Anyway, that’s when most of the same people at the table vote on what are
mostly, but not quite, the same questions dealing with some - but not all
- fisheries a couple of times in succession for different bureaucratic
bodies. It’s confusing, it smacks of bureaucratic overkill and, to those
of us not brought up in or converted to the bureaucratic way of life, it’s
certainly not an invitation to get seriously involved in the process.
Then we have what is becoming a chronic lack of response from the management establishment to the anti-commercial fishing media assaults that are increasing in frequency, in virulence, and in detachment from. With very few exceptions the managers, whether state or federal reality (note: at the State level this appears to be more of a concern in the Mid-Atlantic than in New England), have remained disappointingly remote and uninvolved, regardless of how untrue, exaggerated or distorted the attacks have been. With no contrary words from the people or the agencies that are in charge, it’s all too easy for anti-commercial efforts to appear credible, and increasingly, that’s how they’re appearing to the public. This is particularly troublesome as it applies to NMFS/NOAA, which has a formidable PR machine when it comes to issues like promoting the Year of the Oceans mediafest in California last year. When dealing with anti-commercial issues the National Marine Fisheries Service and its parent agency are usually there with "too little" and "too late." In too many instances the public posture of management agencies and/or personnel appears to be opposed to the interests of the industry.
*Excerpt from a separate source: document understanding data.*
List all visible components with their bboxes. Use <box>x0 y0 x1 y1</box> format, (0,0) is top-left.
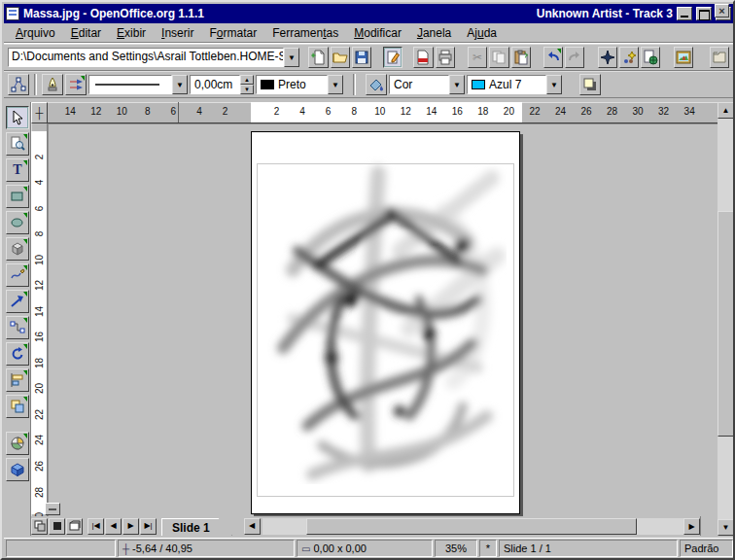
line-color-dropdown-icon[interactable]: ▼ <box>328 75 343 94</box>
url-input[interactable]: D:\Documents and Settings\Asrail Tottleb… <box>8 48 284 67</box>
last-slide-button[interactable]: ▶| <box>140 518 157 535</box>
status-size-cell[interactable]: ▭0,00 x 0,00 <box>297 540 433 557</box>
title-bar[interactable]: Massa.jpg - OpenOffice.org 1.1.1 Unknown… <box>4 4 733 23</box>
horizontal-scrollbar[interactable]: ▶ <box>262 518 700 535</box>
vertical-scrollbar[interactable]: ▲ ▼ <box>718 102 734 536</box>
zoom-button[interactable] <box>619 47 639 68</box>
edit-file-button[interactable] <box>383 47 402 68</box>
arrange-tool-button[interactable] <box>6 395 29 418</box>
menu-arquivo[interactable]: Arquivo <box>8 24 63 42</box>
line-width-spinner[interactable]: ▲▼ <box>240 75 254 94</box>
load-url-combo[interactable]: D:\Documents and Settings\Asrail Tottleb… <box>8 48 299 67</box>
fill-type-combo[interactable]: Cor ▼ <box>389 75 465 94</box>
line-color-value: Preto <box>256 75 328 94</box>
lines-arrows-tool-button[interactable] <box>6 290 29 313</box>
save-button[interactable] <box>352 47 371 68</box>
connector-tool-button[interactable] <box>6 316 29 339</box>
menu-modificar[interactable]: Modificar <box>346 24 409 42</box>
hyperlink-globe-icon <box>643 50 658 65</box>
scroll-up-icon[interactable]: ▲ <box>718 102 734 119</box>
status-modified-cell[interactable]: * <box>479 540 497 557</box>
text-tool-button[interactable]: T <box>6 158 29 182</box>
fill-type-dropdown-icon[interactable]: ▼ <box>449 75 465 94</box>
select-tool-button[interactable] <box>6 106 29 129</box>
h-ruler-tick: 10 <box>115 106 128 117</box>
open-button[interactable] <box>331 47 350 68</box>
ellipse-tool-button[interactable] <box>6 211 29 234</box>
navigator-button[interactable] <box>598 47 617 68</box>
horizontal-scroll-thumb[interactable] <box>306 518 637 535</box>
insert-tool-button[interactable] <box>6 432 29 455</box>
open-folder-button[interactable] <box>710 47 729 68</box>
edit-file-icon <box>385 50 401 65</box>
v-ruler-tick: 14 <box>34 305 45 317</box>
first-slide-button[interactable]: |◀ <box>88 518 104 535</box>
fill-dialog-button[interactable] <box>366 74 387 95</box>
curve-tool-button[interactable] <box>6 263 29 287</box>
scrollbar-corner <box>700 516 718 536</box>
copy-button[interactable] <box>489 47 508 68</box>
shadow-button[interactable] <box>579 74 601 95</box>
line-style-dropdown-icon[interactable]: ▼ <box>172 75 188 94</box>
horizontal-ruler[interactable]: 1412108642246810121416182022242628303234 <box>48 102 718 123</box>
hyperlink-button[interactable] <box>641 47 660 68</box>
menu-inserir[interactable]: Inserir <box>154 24 201 42</box>
next-slide-button[interactable]: ▶ <box>122 518 139 535</box>
master-view-button[interactable] <box>49 518 65 535</box>
status-zoom-cell[interactable]: 35% <box>435 540 477 557</box>
line-color-combo[interactable]: Preto ▼ <box>256 75 343 94</box>
document-close-icon[interactable]: × <box>715 4 729 18</box>
line-width-value[interactable]: 0,00cm <box>190 75 240 94</box>
effects-tool-button[interactable] <box>6 458 29 481</box>
minimize-button[interactable] <box>677 7 692 20</box>
edit-points-button[interactable] <box>8 74 29 95</box>
document-page[interactable] <box>251 131 520 514</box>
status-position-cell[interactable]: ┼-5,64 / 40,95 <box>118 540 295 557</box>
line-style-combo[interactable]: ▼ <box>88 75 188 94</box>
previous-slide-button[interactable]: ◀ <box>105 518 122 535</box>
vertical-scroll-thumb[interactable] <box>718 211 734 437</box>
zoom-tool-button[interactable] <box>6 132 29 156</box>
tab-scroll-left-button[interactable]: ◀ <box>244 518 261 535</box>
scroll-right-icon[interactable]: ▶ <box>683 518 700 535</box>
splitter-handle[interactable] <box>45 503 60 515</box>
undo-button[interactable] <box>543 47 563 68</box>
line-dialog-button[interactable] <box>42 74 63 95</box>
url-dropdown-icon[interactable]: ▼ <box>284 48 299 67</box>
fill-color-combo[interactable]: Azul 7 ▼ <box>467 75 562 94</box>
export-pdf-button[interactable] <box>413 47 433 68</box>
new-document-button[interactable] <box>308 47 328 68</box>
cut-button[interactable]: ✂ <box>468 47 487 68</box>
drawing-canvas[interactable] <box>48 123 718 516</box>
paste-button[interactable] <box>511 47 531 68</box>
fill-color-dropdown-icon[interactable]: ▼ <box>546 75 562 94</box>
restore-button[interactable] <box>696 7 712 20</box>
longclick-icon <box>23 318 27 323</box>
status-slide-cell[interactable]: Slide 1 / 1 <box>499 540 678 557</box>
layer-mode-button[interactable] <box>66 518 83 535</box>
print-button[interactable] <box>436 47 455 68</box>
objects-3d-tool-button[interactable] <box>6 237 29 261</box>
line-width-field[interactable]: 0,00cm ▲▼ <box>190 75 254 94</box>
menu-exibir[interactable]: Exibir <box>109 24 154 42</box>
spin-down-icon[interactable]: ▼ <box>240 85 254 94</box>
menu-formatar[interactable]: Formatar <box>201 24 264 42</box>
arrow-style-button[interactable] <box>65 74 87 95</box>
ruler-origin-button[interactable]: ┼ <box>31 102 48 123</box>
paint-can-icon <box>368 77 384 92</box>
rotate-tool-button[interactable] <box>6 342 29 366</box>
gallery-button[interactable] <box>674 47 693 68</box>
vertical-ruler[interactable]: 24681012141618202224262830 <box>31 123 48 516</box>
spin-up-icon[interactable]: ▲ <box>240 75 254 85</box>
alignment-tool-button[interactable] <box>6 368 29 392</box>
rectangle-tool-button[interactable] <box>6 185 29 208</box>
status-style-cell[interactable]: Padrão <box>680 540 733 557</box>
layer-view-button[interactable] <box>31 518 48 535</box>
menu-janela[interactable]: Janela <box>409 24 459 42</box>
menu-editar[interactable]: Editar <box>63 24 109 42</box>
scroll-down-icon[interactable]: ▼ <box>718 519 734 536</box>
menu-ajuda[interactable]: Ajuda <box>459 24 505 42</box>
menu-ferramentas[interactable]: Ferramentas <box>264 24 346 42</box>
slide-tab[interactable]: Slide 1 <box>161 518 232 536</box>
redo-button[interactable] <box>565 47 584 68</box>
In the same vein, management decisions are often made with what seems to be absolutely no consideration given to their marketing impacts. With the increasing globalization of the fish business and the influx of imports, getting the highest possible price for domestic products is critical, yet management measures are often instituted that predictably drive prices down.
Finally, and most unfortunately, the industry is being forced to find relief from management measures by going around the management system. The courts, other governmental agencies and legislative bodies are increasingly being used by the industry, increasingly successfully, to "protect" it from unjustified management actions. This is obviously bad for everyone’s morale. It is also expensive in terms of both cash and human resources, and doesn’t necessarily result in "better" management.
But is it all "doom and gloom?" Not really. The scallop research effort in the closed areas on Georges Bank that was initiated by NMFS, the Fisheries Survival Fund and CMAST are at least an indication that cooperation is not only possible but highly desirable, providing a wealth of critical biological data at a "bargain basement" price. Likewise, the ability of industry advisors to craft, and the management system to consider, a whiting management regime that is acceptable to people in the fishery shows the system can work for everyone.
However, there’s still a long way to go. To allow effective public participation the system must be simplified. Proposed management measures - and alternatives - have to be presented to the business people who will be affected by them in a form that is understandable. A 1,000 page document has no place in a supposedly public process unless it is accompanied by a concise and understandable synopsis (remember, we’re not designing a lunar probe . Commercial Fisheries News does this as a matter of course. Why shouldn’t the involved agencies? Comment periods should be extended when appropriate, and managers should take a more active role in soliciting industry input. Marketing realities must be taken into account when management programs are designed, and every effort should be made to allow the industry to maximize its return on what it harvests.
And lastly, as a recent spate of judicial decisions have shown, there are many laws and regulations protecting small businesses in the U.S. These should be as integral a part of the management process as are those protecting fisheries resources, and the industry shouldn’t have to go to court to see that they are.